Yield
24 Servings

How to Make It

Step 1

Position oven racks in top and bottom thirds of oven. Preheat oven to 275°F. Line 2 baking sheets with parchment paper.

Step 2

Use an electric mixer to whip egg whites until foamy. With mixer still running, add sugar in a slow, steady stream. Continue to beat until whites are shiny and stiff.

Step 3

Sift cocoa and espresso powder over whites. Add vanilla. Gently fold into egg whites.

Step 4

Pipe or drop heaping tablespoonfuls onto prepared baking sheets, leaving 1 1/2 inches between cookies. Bake until firm on outside, 30 to 35 minutes. Cool completely on baking sheets. Peel kisses off paper and store in an airtight container for up to 2 days.

Ratings & Reviews

wishingbee's Review

wishingbee
July 23, 2010
Incredible! First time making meringues (or anything like a meringue) and was very impressed by how easy this recipe was... and how delicious!
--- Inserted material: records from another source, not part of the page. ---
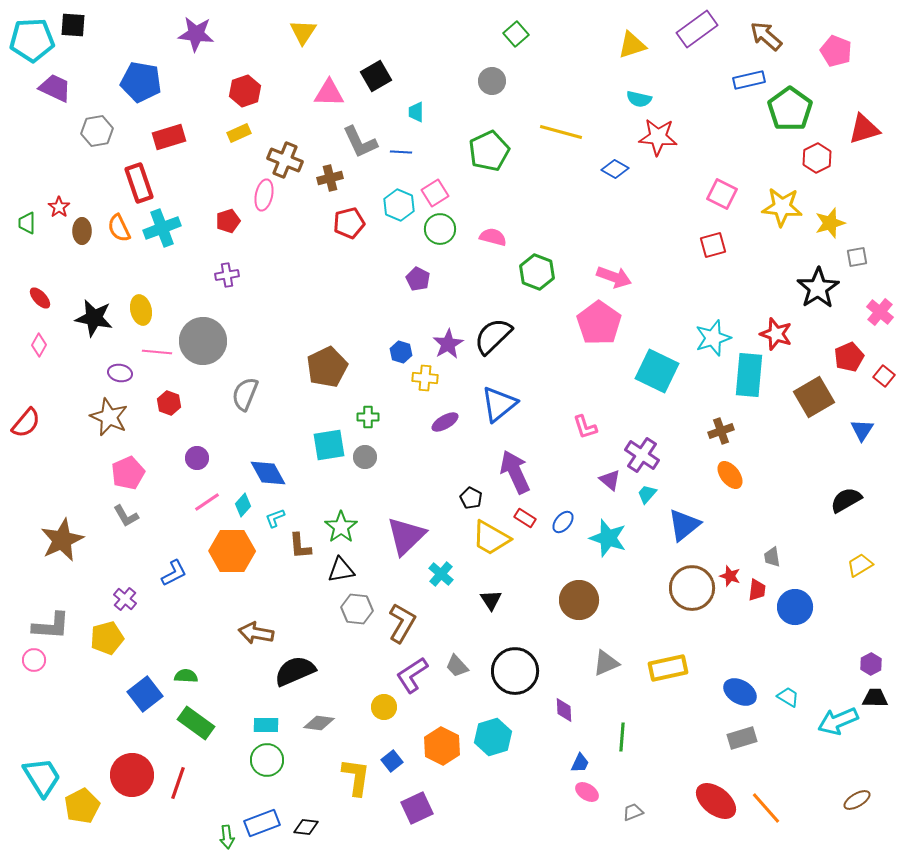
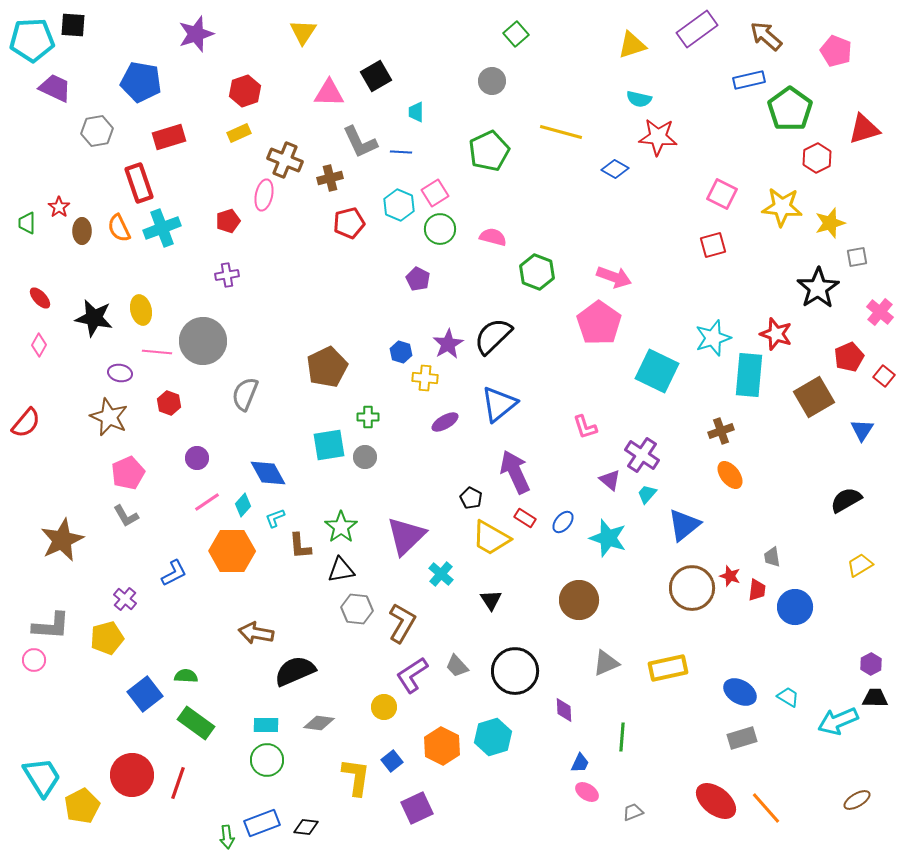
purple star at (196, 34): rotated 24 degrees counterclockwise
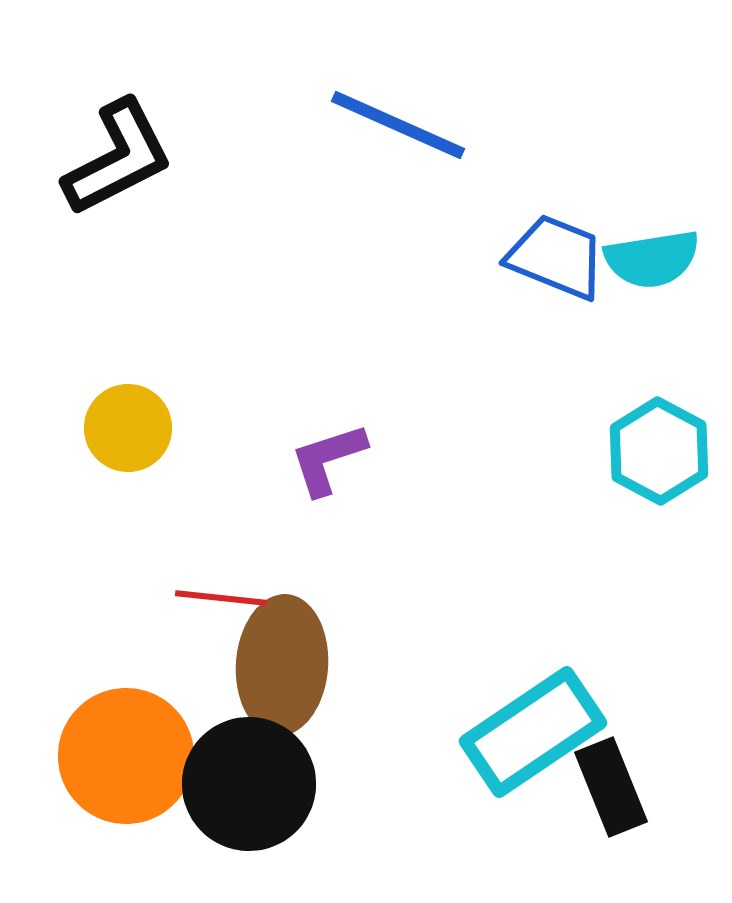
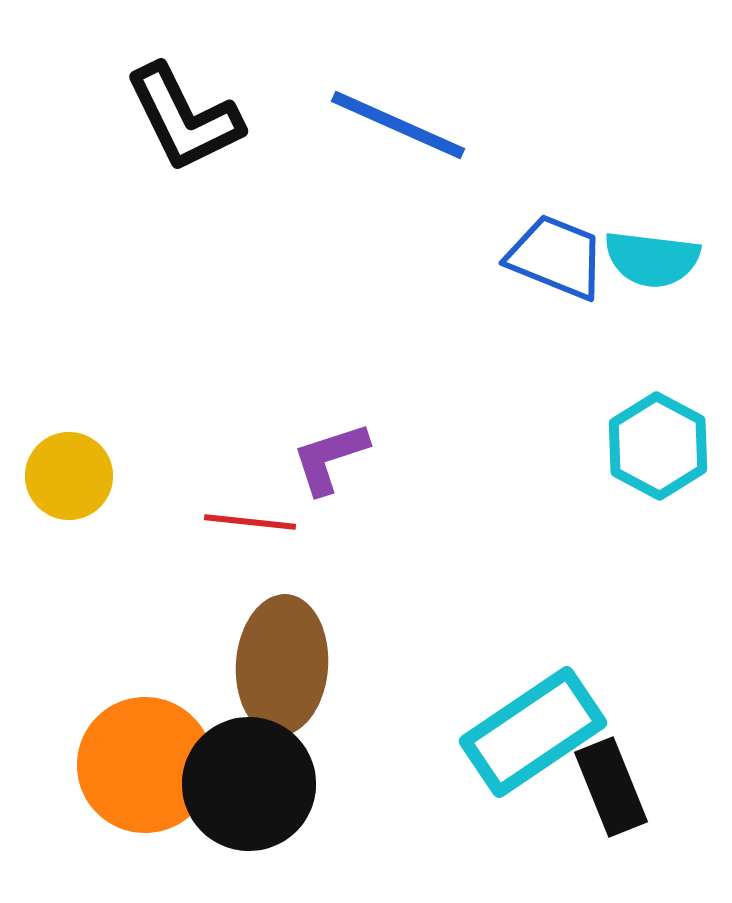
black L-shape: moved 66 px right, 40 px up; rotated 91 degrees clockwise
cyan semicircle: rotated 16 degrees clockwise
yellow circle: moved 59 px left, 48 px down
cyan hexagon: moved 1 px left, 5 px up
purple L-shape: moved 2 px right, 1 px up
red line: moved 29 px right, 76 px up
orange circle: moved 19 px right, 9 px down
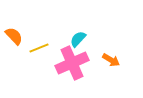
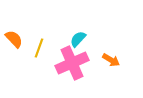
orange semicircle: moved 3 px down
yellow line: rotated 48 degrees counterclockwise
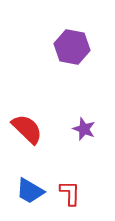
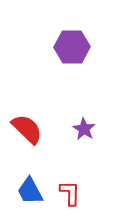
purple hexagon: rotated 12 degrees counterclockwise
purple star: rotated 10 degrees clockwise
blue trapezoid: rotated 32 degrees clockwise
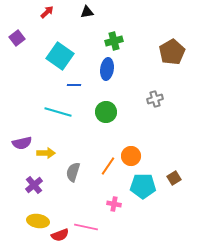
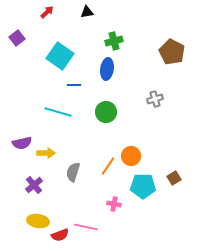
brown pentagon: rotated 15 degrees counterclockwise
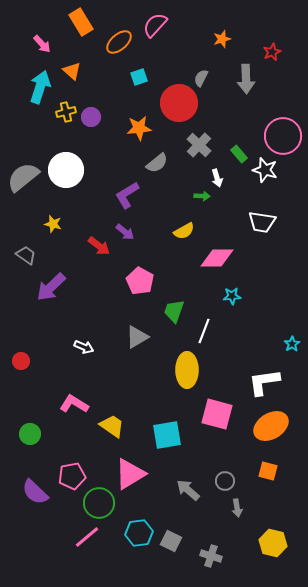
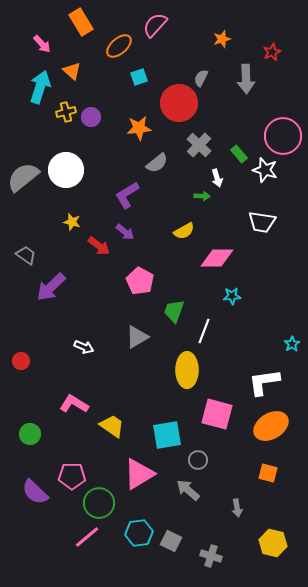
orange ellipse at (119, 42): moved 4 px down
yellow star at (53, 224): moved 19 px right, 2 px up
orange square at (268, 471): moved 2 px down
pink triangle at (130, 474): moved 9 px right
pink pentagon at (72, 476): rotated 12 degrees clockwise
gray circle at (225, 481): moved 27 px left, 21 px up
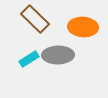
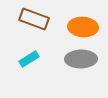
brown rectangle: moved 1 px left; rotated 24 degrees counterclockwise
gray ellipse: moved 23 px right, 4 px down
I didn't have any coffee so I omitted it with wonderful results.

charoulli's Review

charoulli
September 05, 2009
I baked these for a cocktail party I had. Everyone LOVED them! I made a mini version so there were about 35-40 instead of 24 and I piped with a star shaped tip. The outside was crispy and the inside had something like a filling. I also couldn't find the instant espresso powder so I used mocha instead. No one could figure out what I had used for the taste.